Sum of integer reciprocals

You can do just a little bit of trial and error. If the summands are $1/n, 1/(n + 1)$ and $1/(n + 2)$, then we ought to have

$$\frac 1 {n + 1} \approx \frac 1 3 \cdot \frac{47}{60} \approx \frac 1 4$$

because $1/(n + 1)$ is reasonably close to the average of the three reciprocals. And it turns out that

$$\frac 1 3 + \frac 1 4 + \frac 1 5 = \frac{47}{60}.$$

we have $$\frac{1}{n}+\frac{1}{n+1}+\frac{1}{n+2}=\frac{47}{60}$$ this equation is equivalent to $${\frac { \left( n-3 \right) \left( 47\,{n}^{2}+102\,n+40 \right) }{ 60\,n \left( n+1 \right) \left( n+2 \right) }} =0$$ can you finish now?
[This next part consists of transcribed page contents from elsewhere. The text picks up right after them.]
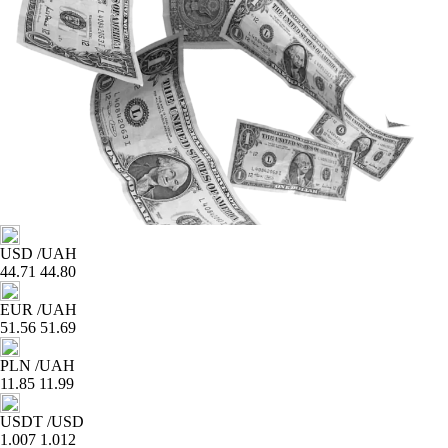
USD
/UAH
44.71
44.80
EUR
/UAH
51.56
51.69
PLN
/UAH
11.85
11.99
USDT
/USD
1.007
1.012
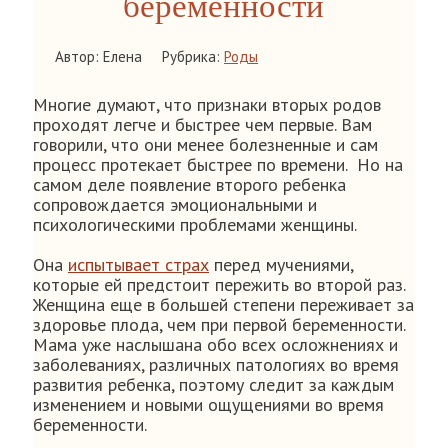
беременности
Автор: Елена
Рубрика:
Роды
Многие думают, что признаки вторых родов
проходят легче и быстрее чем первые. Вам
говорили, что они менее болезненные и сам
процесс протекает быстрее по времени. Но на
самом деле появление второго ребенка
сопровождается эмоциональными и
психологическими проблемами женщины.
Она
испытывает страх
перед мучениями,
которые ей предстоит пережить во второй раз.
Женщина еще в большей степени переживает за
здоровье плода, чем при первой беременности.
Мама уже наслышана обо всех осложнениях и
заболеваниях, различных патологиях во время
развития ребенка, поэтому следит за каждым
изменением и новыми ощущениями во время
беременности.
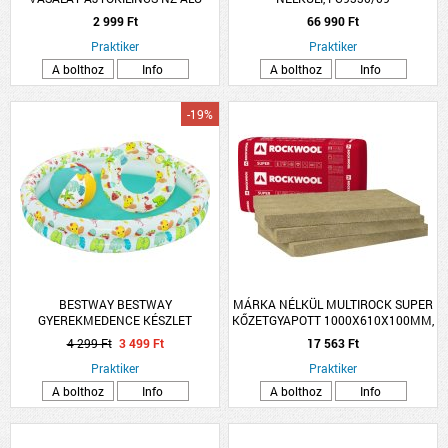
FEHÉR LANA ROZETTÁS
2 999 Ft
66 990 Ft
Praktiker
Praktiker
A bolthoz
Info
A bolthoz
Info
-19%
BESTWAY BESTWAY
MÁRKA NÉLKÜL MULTIROCK SUPER
GYEREKMEDENCE KÉSZLET
KŐZETGYAPOTT 1000X610X100MM,
122X20CM
0.039W/M-K
4 299 Ft
3 499 Ft
17 563 Ft
Praktiker
Praktiker
A bolthoz
Info
A bolthoz
Info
This answer is based upon symmetry and a guess.

We try to exploit symmetry and use the approach \begin{align*} \color{blue}{\frac{47}{60}}&=\frac{1}{n-1}+\frac{1}{n}+\frac{1}{n+1}\\ &=\frac{n(n+1)+n^2-1+(n-1)n}{n(n^2-1)}\\ &\color{blue}{=\frac{3n^2-1}{n(n^2-1)}} \end{align*}

Let's take a closer look at \begin{align*} \frac{3n^2-1}{n(n^2-1)}=\frac{47}{60} \end{align*}

Hoping for a simple proportion we equate the numerators and get \begin{align*} 3n^2-1=47\quad\Rightarrow\quad 3n^2=48\quad\Rightarrow\quad n\in\{4,-4\} \end{align*}

The denominator $n(n^2-1)$ evaluated at $n=4$ gives $4(16-1)=60$ and we get the solution $$\color{blue}{n=4}$$

Note: Observe, it was the symmetry which enabled us to make the lucky guess.